Be safe and happy mate! Thank you for helping us out with this amazing hobby. And thank you for your response ! 👍
Greetings from Belgium !
I've been hanging wire in trees for decades, I've used bow and arrow with fishing reel mounted to the bow, potato guns, sling shots, but now for the last 10 years I use a spin caster fishing pole with a golf ball drilled through to tie the line, and can top 125' trees, and the ball won't get caught in the canopy coming down, and it's easier to see than fishing weights, then poke a hole in the end of the dacron cord to tie the line to, pull your dacron up, followed by wire, stranded # 10 or #12, make your way back to the house using other trees with a pulley to allow swaying of the trees, Palomar Engineering makes $4 pulleys that will last decades. Currently putting up a 567' for 160 meters along the edge of a forest here in Indiana. Most importantly, have fun!
What a Great Ideal, A fishing Pole, I thought abought using my 300-pound Cross bow, I made from a car leaf spring, But I'm afraid it will Break the line, and the arrow will stick in someone's homes, Or them, a cheap arrow sticks all the way in a railroad tie, Its powerful, But thanks for the Ideal
If you go with the bow and arrow, cut the tip off the arrow, put 8 or 10 bb's in the arrow so when the arrow turns to come back down, the bb's will roll forward to the plug, i always broke off a golf tee to plug it, to get the arrow to start coming back down, but i found the arrow can get caught in limbs, so i stayed with the fishing pole idea. Now i do know hams that have taken a .22 caliber hunting dog practice duck to get over 200' trees or higher, but im a believer in the KISS THEORY, keep it simple stupid!@@brianbloom1799
Back in the late 1950’s,we always had an am radio in my bedroom.My favorite was between 9:30pm until-.When I used the radio,I tuned into the rock and roll stations.Our town radio went off at 8:30pm,both stations,I got a fine tuned(delicate touch)to Randy’s Record Shop in Nashville,Tn.I lived on a mountain top, in Mount Airy,N.C. About 400 miles to the east.Great times!
Don't forget you can still do this at night. I've picked up 650AM out of Nashville up near Lake Erie in Ohio at night, well over 400 miles to my home from their antenna.
WPAQ and WSYD- Both have FM signals now also.
Hello from Alberta Canada!
I must say I'm learning a lot about radios and antennas from your channel.

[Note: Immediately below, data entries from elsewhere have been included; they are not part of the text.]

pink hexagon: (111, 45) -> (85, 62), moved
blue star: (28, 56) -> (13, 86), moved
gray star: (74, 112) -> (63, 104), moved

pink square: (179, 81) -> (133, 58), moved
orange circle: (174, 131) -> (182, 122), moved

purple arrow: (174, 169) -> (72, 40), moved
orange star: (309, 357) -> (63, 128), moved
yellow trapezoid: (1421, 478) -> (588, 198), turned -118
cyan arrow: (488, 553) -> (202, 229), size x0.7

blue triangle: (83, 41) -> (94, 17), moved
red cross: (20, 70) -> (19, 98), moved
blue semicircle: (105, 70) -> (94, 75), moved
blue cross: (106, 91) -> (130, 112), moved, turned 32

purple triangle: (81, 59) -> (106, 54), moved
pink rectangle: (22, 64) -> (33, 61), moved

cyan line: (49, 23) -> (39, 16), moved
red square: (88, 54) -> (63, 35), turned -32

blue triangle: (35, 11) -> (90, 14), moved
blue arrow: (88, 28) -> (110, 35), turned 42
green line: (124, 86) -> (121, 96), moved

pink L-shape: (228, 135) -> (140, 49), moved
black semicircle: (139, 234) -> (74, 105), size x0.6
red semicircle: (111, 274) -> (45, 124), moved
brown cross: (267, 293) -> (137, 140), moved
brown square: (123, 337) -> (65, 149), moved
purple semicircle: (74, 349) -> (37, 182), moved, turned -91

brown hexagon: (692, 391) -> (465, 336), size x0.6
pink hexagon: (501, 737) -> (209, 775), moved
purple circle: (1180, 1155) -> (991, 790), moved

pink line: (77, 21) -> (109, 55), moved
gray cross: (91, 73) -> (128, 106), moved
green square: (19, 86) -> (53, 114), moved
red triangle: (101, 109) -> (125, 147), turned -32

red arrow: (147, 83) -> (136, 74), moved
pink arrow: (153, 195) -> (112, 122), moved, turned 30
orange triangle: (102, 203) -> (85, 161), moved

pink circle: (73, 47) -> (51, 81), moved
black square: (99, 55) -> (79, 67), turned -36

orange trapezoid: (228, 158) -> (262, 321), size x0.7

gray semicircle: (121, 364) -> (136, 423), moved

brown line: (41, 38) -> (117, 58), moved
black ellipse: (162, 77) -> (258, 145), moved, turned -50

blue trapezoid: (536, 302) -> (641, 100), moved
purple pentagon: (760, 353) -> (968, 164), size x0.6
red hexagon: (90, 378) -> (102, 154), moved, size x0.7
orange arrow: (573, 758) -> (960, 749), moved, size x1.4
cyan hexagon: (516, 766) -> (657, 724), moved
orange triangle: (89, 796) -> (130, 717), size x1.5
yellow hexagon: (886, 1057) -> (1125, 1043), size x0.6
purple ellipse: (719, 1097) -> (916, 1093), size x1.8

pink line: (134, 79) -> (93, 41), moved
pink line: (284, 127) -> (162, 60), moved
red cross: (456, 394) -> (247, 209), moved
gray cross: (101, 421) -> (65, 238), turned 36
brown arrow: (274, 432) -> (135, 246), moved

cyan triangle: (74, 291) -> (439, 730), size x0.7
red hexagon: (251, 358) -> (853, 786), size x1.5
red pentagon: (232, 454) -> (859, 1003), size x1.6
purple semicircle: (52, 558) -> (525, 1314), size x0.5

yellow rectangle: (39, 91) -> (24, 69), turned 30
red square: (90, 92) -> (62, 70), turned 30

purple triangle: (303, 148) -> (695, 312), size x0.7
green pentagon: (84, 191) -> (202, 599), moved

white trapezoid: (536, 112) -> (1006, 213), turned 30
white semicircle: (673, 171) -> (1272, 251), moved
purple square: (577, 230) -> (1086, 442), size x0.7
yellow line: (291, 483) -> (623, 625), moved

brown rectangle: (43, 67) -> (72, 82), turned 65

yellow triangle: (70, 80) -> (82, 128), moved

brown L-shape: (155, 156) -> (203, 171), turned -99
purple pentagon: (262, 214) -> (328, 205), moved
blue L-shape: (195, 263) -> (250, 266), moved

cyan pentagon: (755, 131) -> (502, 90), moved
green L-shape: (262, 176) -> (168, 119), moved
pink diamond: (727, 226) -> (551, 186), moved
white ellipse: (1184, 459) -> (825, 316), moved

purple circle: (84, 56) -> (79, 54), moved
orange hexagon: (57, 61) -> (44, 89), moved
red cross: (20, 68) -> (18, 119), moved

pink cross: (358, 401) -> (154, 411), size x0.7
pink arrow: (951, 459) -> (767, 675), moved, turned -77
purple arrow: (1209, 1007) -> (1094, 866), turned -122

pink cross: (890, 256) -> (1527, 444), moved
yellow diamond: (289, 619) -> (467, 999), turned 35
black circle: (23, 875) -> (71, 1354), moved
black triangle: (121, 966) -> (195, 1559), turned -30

I listen to my am station radio because it's the only way I get to listen to Dr Charles Stanley and other christian speakers....
Nice job!👍
So here's how it's gone today: I was Youtubing vids to figure out how to fix the battery compartment door of my tiny Sony ICF-SW100. Shortwave radio was my go-to English language connection when I was living in Bavaria in the late '90s. I was into SW in my teens in the late 80's also. It reminded me of how much I loved listening to weird back of beyond broadcasts from tiny rooms, the other side of the world before the internet. It left a lot to the imagination and a bit like if Robinson Crusoe had lived a couple of hundred years later and had a radio.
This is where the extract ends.